The UK’s imports of Irish beef in the first two months were 13.4% lower in 2026 than 2025.
And a flood of beef from Australia, New Zealand, and Brazil is the likely reason.
UK data showed total imports of beef to the UK increased 4.9% in January and February this year, compared to last year.
Also revealed were major changes in the sourcing of the 49,433 tonnes imported.
The proportion of non-EU imports doubled from 12.6% in 2025 to 28.8% (14,232 tonnes). Beef imports in January and February from Australia and New Zealand of 3,068 tonnes and 5,034 tonnes were 2.5 times and a little more than seven times the level of the same period of 2025, respectively.
Beef from Australia and New Zealand totalled 16.4% of beef imports to the UK. Brazilian beef imports also increased, by 62.3%, to 5,356 tonnes, or 8.8% of imports to the UK.
Somebody had to lose out, and it was inevitably Ireland, the main overseas supplier of beef to the UK, with imports of Irish beef falling by 13.4% in the first two months of this year, to 28,305 tonnes.
The UK takes about half of Ireland’s beef exports, and the export slump goes some way towards explaining recent beef cattle price cuts in Ireland.
The UK signed free trade agreements with Australia in 2021 and with New Zealand in 2022.

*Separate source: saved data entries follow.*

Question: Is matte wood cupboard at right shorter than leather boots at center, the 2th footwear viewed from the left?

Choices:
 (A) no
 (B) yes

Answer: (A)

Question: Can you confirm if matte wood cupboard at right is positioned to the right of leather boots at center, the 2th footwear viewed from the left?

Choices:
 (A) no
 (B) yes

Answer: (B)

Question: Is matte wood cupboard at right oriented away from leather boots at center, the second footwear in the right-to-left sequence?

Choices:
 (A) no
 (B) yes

These trade agreements now play a role in Irish beef fatteners suffering major financial losses this year, rather than the even more feared EU-Mercosur Interim Trade Agreement which entered into provisional application on May 1.
The beef from down under on the other side of the world has been welcomed by cash-strapped UK consumers. It was only 13.8% of UK beef imports in January, quickly climbing to 16.4% after February.

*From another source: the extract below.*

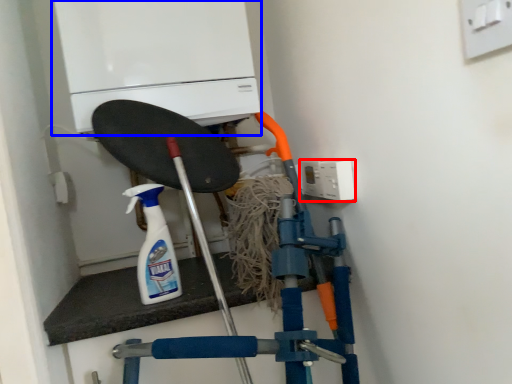 Question: Which point is closer to the camera, electric outlet (highlighted by a red box) or home appliance (highlighted by a blue box)?

Choices:
 (A) electric outlet
 (B) home appliance

Answer: (A)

And it may only be softening up the Irish beef industry, ahead of a Mercosur knockout blow.
The EU’s beef, poultry, sugar and rice farmers fear the worst, after 26 years of warnings from their leaders.
Irish beef farmers in particular, dependent on exporting 90% of the country’s beef, mostly to one market, the UK, fear that the Mercosur trade deal will eventually cost them €75-95 per head of cattle, as predicted by Meat Industry Ireland analysts last year.

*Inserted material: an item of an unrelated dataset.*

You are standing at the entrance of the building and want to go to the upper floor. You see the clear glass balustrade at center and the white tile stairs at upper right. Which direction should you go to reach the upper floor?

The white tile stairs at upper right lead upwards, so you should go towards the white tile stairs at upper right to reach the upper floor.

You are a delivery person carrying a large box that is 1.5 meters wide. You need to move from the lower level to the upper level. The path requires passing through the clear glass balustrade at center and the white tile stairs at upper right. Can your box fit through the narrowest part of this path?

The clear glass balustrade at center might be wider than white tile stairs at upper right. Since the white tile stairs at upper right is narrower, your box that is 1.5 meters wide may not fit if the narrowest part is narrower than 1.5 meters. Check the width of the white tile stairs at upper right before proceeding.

It’s a fear reinforced by the evidence of how extra beef from Australia and New Zealand has already weakened prices in Ireland.
Irish dairy farmers already know that a small increase in the world supply of milk knocked them back from milk prices in the 50s to the 30s. A similar fate may await Irish beef farmers.
The EU says 99,000 tonnes per year of South American beef (building up over the next five years, 55% chilled and 45% frozen, with a tariff of only 7.5%)) will add only 1.5% to the EU supply. But that’s not reassuring for Irish exporters and farmers, more vulnerable because they depend more on the UK market than the EU market.
They’ll be wondering how long they can retain their share of beef imports to the UK, which was a dominant share of more than 70% five years ago.
The much lower farming costs in the southern hemisphere allow exporters there to land beef in the UK at a competitive price, and UK consumers can’t be blamed for choosing cheaper options.
In the 12 weeks to March 22, they spent 8.8% more on beef, compared with the same period last year. But because of runaway EU and UK costs and prices, the average UK beef retail price increased by 16.4% in the past year, and consumers got 6.5% less beef for their increased spend. Cheaper beef from the southern hemisphere is a godsend for them.